» How to complete this task
Each entry below must be given again word for word, with no pictures.

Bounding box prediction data
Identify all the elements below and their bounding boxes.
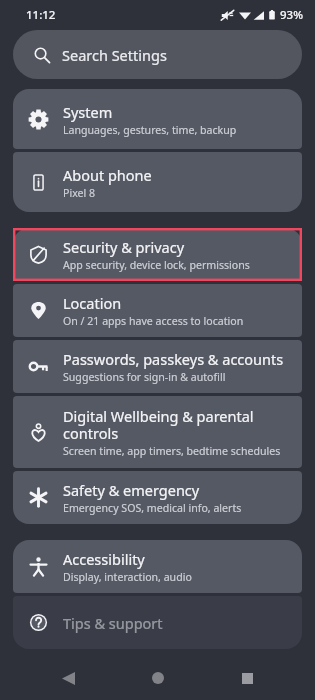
staticText: Tips & support [63, 613, 163, 633]
button[interactable]: Tips & support [13, 596, 302, 649]
staticText: Safety & emergency [63, 480, 200, 500]
button[interactable]: Recent apps [225, 656, 269, 700]
staticText: Screen time, app timers, bedtime schedul… [63, 444, 281, 458]
button[interactable]: Safety & emergency [13, 471, 302, 524]
staticText: Emergency SOS, medical info, alerts [63, 501, 242, 515]
staticText: Languages, gestures, time, backup [63, 123, 237, 137]
button[interactable]: About phone [13, 152, 302, 212]
button[interactable]: Passwords, passkeys & accounts [13, 340, 302, 393]
button[interactable]: Security & privacy [13, 228, 302, 281]
staticText: 93% [280, 7, 303, 23]
staticText: 11:12 [26, 7, 56, 23]
button[interactable]: Accessibility [13, 540, 302, 593]
button[interactable]: Search Settings [13, 30, 302, 79]
button[interactable]: Back [46, 656, 90, 700]
staticText: System [63, 102, 113, 122]
staticText: App security, device lock, permissions [63, 258, 250, 272]
staticText: Digital Wellbeing & parental controls [63, 406, 288, 443]
staticText: Pixel 8 [63, 186, 96, 200]
button[interactable]: System [13, 89, 302, 149]
staticText: Location [63, 293, 122, 313]
staticText: Suggestions for sign-in & autofill [63, 370, 226, 384]
staticText: About phone [63, 165, 152, 185]
button[interactable]: Home [136, 656, 180, 700]
button[interactable]: Digital Wellbeing & parental controls [13, 396, 302, 468]
staticText: Display, interaction, audio [63, 570, 192, 584]
staticText: Accessibility [63, 549, 145, 569]
button[interactable]: Location [13, 284, 302, 337]
staticText: On / 21 apps have access to location [63, 314, 244, 328]
staticText: Passwords, passkeys & accounts [63, 349, 284, 369]
staticText: Search Settings [62, 45, 167, 65]
staticText: Security & privacy [63, 237, 185, 257]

» Answer for the task
Identify all the elements below and their bounding boxes.
staticText: Tips & support [63, 613, 163, 633]
button[interactable]: Tips & support [13, 596, 302, 649]
staticText: Safety & emergency [63, 480, 200, 500]
button[interactable]: Recent apps [225, 656, 269, 700]
staticText: Screen time, app timers, bedtime schedul… [63, 444, 281, 458]
button[interactable]: Safety & emergency [13, 471, 302, 524]
staticText: Emergency SOS, medical info, alerts [63, 501, 242, 515]
staticText: Languages, gestures, time, backup [63, 123, 237, 137]
button[interactable]: About phone [13, 152, 302, 212]
button[interactable]: Passwords, passkeys & accounts [13, 340, 302, 393]
button[interactable]: Security & privacy [13, 228, 302, 281]
staticText: 93% [280, 7, 303, 23]
staticText: 11:12 [26, 7, 56, 23]
button[interactable]: Accessibility [13, 540, 302, 593]
button[interactable]: Search Settings [13, 30, 302, 79]
button[interactable]: Back [46, 656, 90, 700]
staticText: System [63, 102, 113, 122]
staticText: App security, device lock, permissions [63, 258, 250, 272]
staticText: Digital Wellbeing & parental controls [63, 406, 288, 443]
staticText: Pixel 8 [63, 186, 96, 200]
button[interactable]: System [13, 89, 302, 149]
staticText: Location [63, 293, 122, 313]
staticText: Suggestions for sign-in & autofill [63, 370, 226, 384]
staticText: About phone [63, 165, 152, 185]
button[interactable]: Home [136, 656, 180, 700]
button[interactable]: Digital Wellbeing & parental controls [13, 396, 302, 468]
staticText: Display, interaction, audio [63, 570, 192, 584]
staticText: Accessibility [63, 549, 145, 569]
button[interactable]: Location [13, 284, 302, 337]
staticText: On / 21 apps have access to location [63, 314, 244, 328]
staticText: Passwords, passkeys & accounts [63, 349, 284, 369]
staticText: Search Settings [62, 45, 167, 65]
staticText: Security & privacy [63, 237, 185, 257]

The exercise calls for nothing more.